Here at the Center for Mekong Studies, we are midway through our Directed Research (DR) fieldwork. This semester, all three of our DR groups are staying in the villages where our research is being conducted. For two of our groups, this has meant staying in a village nestled deep within Phnom Kulen National Park, up on the plateau. One of my students is exploring the drivers behind a shift from a mixed crop style of swidden agriculture to permanent plots planted solely with cashew. Another is documenting the social history of two villages. We joke that we are hunting for elders.
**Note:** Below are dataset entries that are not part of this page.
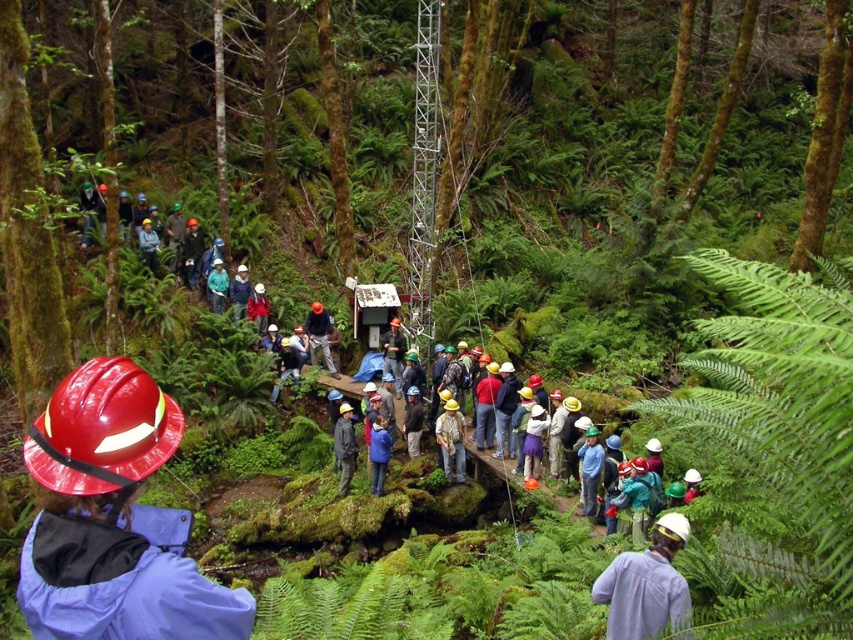 Question: Does white matte helmet at center have a smaller size compared to blue fabric jacket at center?

Choices:
 (A) no
 (B) yes

Answer: (A)

Question: Does shiny red hard hat at center have a greater width compared to dark gray jacket at center?

Choices:
 (A) no
 (B) yes

Answer: (B)

Question: Estimate the real-world distances between objects in this image. Which object is closer to the green matte jacket at center?

Choices:
 (A) matte red jacket at center
 (B) dark gray fabric jacket at center
 (C) camouflage fabric shirt at center

Answer: (A)

Question: Which point is farther from the camera taking this photo?

Choices:
 (A) [x=262, y=296]
 (B) [x=379, y=435]

Answer: (A)

Question: Is green leafy fern at lower right in front of green matte jacket at center?

Choices:
 (A) no
 (B) yes

Answer: (B)

Question: Considering the real-world distances, which object is farthest from the camouflage fabric shirt at center?

Choices:
 (A) dark gray jacket at center
 (B) shiny red hard hat at center
 (C) green matte jacket at center

Answer: (B) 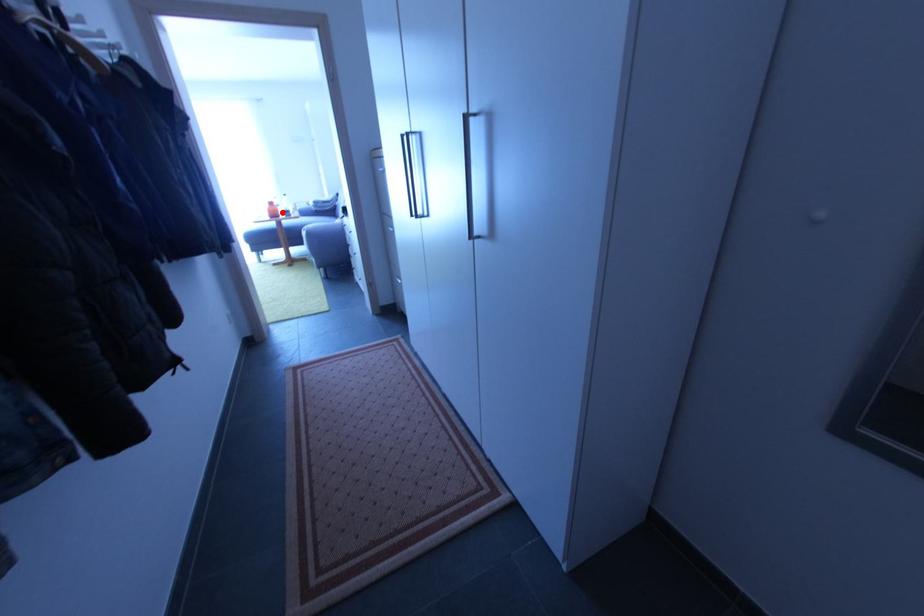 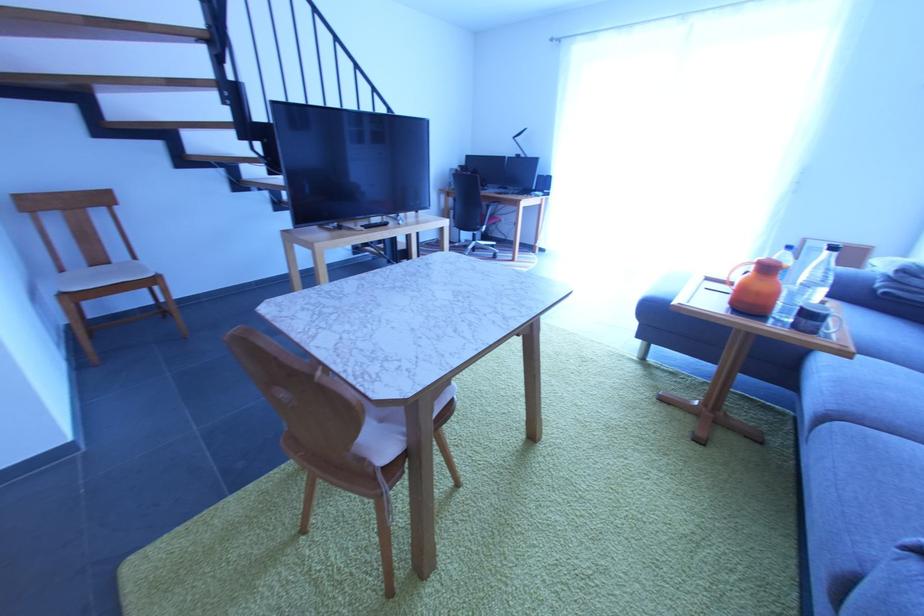 Question: I am providing you with two images of the same scene from different viewpoints. A red point is shown in image1. For the corresponding object point in image2, is it positioned nearer or farther from the camera?

Choices:
 (A) Nearer
 (B) Farther

Answer: (B) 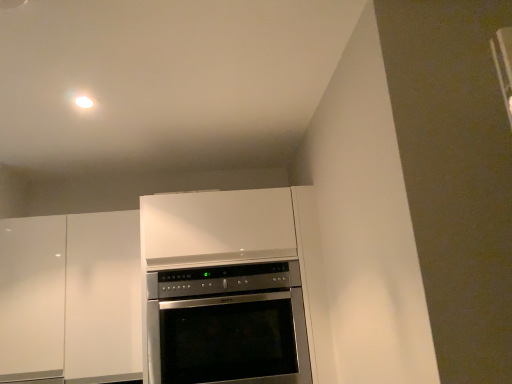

There has been little research done on the agricultural practices of the families living on the mountain, and virtually no written documentation on the histories of the villages inside this threatened protected area. The villages on the mountain have been at peace for more than fifteen years now. Yet painful traces of that war remain–in the missing family members mentioned in stories, and in the many landmine victims of the late war years. Being allowed to conduct research in the villages of Anlong Thom and Phum Tmei is a great privilege, yet it also poses many challenges. The elders of these two villages are not accustomed to telling their stories to outsiders like ourselves. When approached for an interview, many will say that they don’t remember the stories, or that they don’t know how to answer questions. But there are also others who are delighted to share their memories. People willing to speak about farming are more ready subjects–the trick is to find them at home.
My students are learning the subtle skills of social research, which is so much more than making one’s way carefully through a set of questions. They are experiencing firsthand the sometimes frustrating and often exhilarating process of doing research with human subjects. They are learning that no matter how clear one’s questions, things are often left unsaid. They are walking the dusty paths of the villages looking regretfully at the empty homes of the farmers who have gone to their distant fields to harvest rice. They are experiencing the pleasure of seeing a family resting on their bamboo beds beneath their homes and being cheerfully invited to sit. They are learning the way an elderly man may tell a story, then retell it entirely differently a few minutes later, contradicting himself and changing all the dates. They are seeing the way a person may claim to know nothing at all on a topic, only to soon be talking away at light speed and resisting all efforts to be slowed down for the benefits of translation. They are learning how to understand the phrasing of the Khmer translators and how to translate that into more familiar English terms. They are learning to assume nothing, and to probe further into the answers they are given.
There is a unique richness to being in the place one is studying. The tools Rose asks about are being carried on the shoulders of the people heading to and from their fields. People point to different places around the village as they tell Dario about historical events. Rose is often told by subjects that the farmers use no machines in their fields, although she can see the grass cutting machine leaning against the side of the house. Oh that machine, they say, if she inquires, and tell her when they bought it and for how much.
Beyond our interviews, small and beautiful moments happen. Children gather around us and peer curiously at the students’ notes. Rose tries her hand at grinding rice into the smooth batter used to coat deep-fried bananas. Dario and our fearless driver, Uncle Si, assist a man who has wrecked his motorbike on the rough road while attempting to carry two heavy panniers of coconuts to the nearest market. In the late afternoon we walk home along the village paths, past newborn calves and foraging chickens, through cashew orchards and beneath towering coconut palms. A once strange place rapidly becomes familiar, and the inhabitants of the houses known and greeted. The sounds of the village night surround the students as they sit on the airy veranda, typing up their data into spreadsheets for analysis. And then all of us sleep on mattresses arranged under vast mosquito nets on the planks of the stilted wooden house, wrapped in blankets against the cool mountain air. Until we rise to the sounds of leaves being swept and grass mats beaten, and creep out from beneath our nets, and prepare to go out again.
The data we gather matters. Yet on another level, one of the great “findings” of doing social research in Cambodia is the chance to glimpse and more fully understand the lives of others, living in a place that is both like and unlike the places we may call home.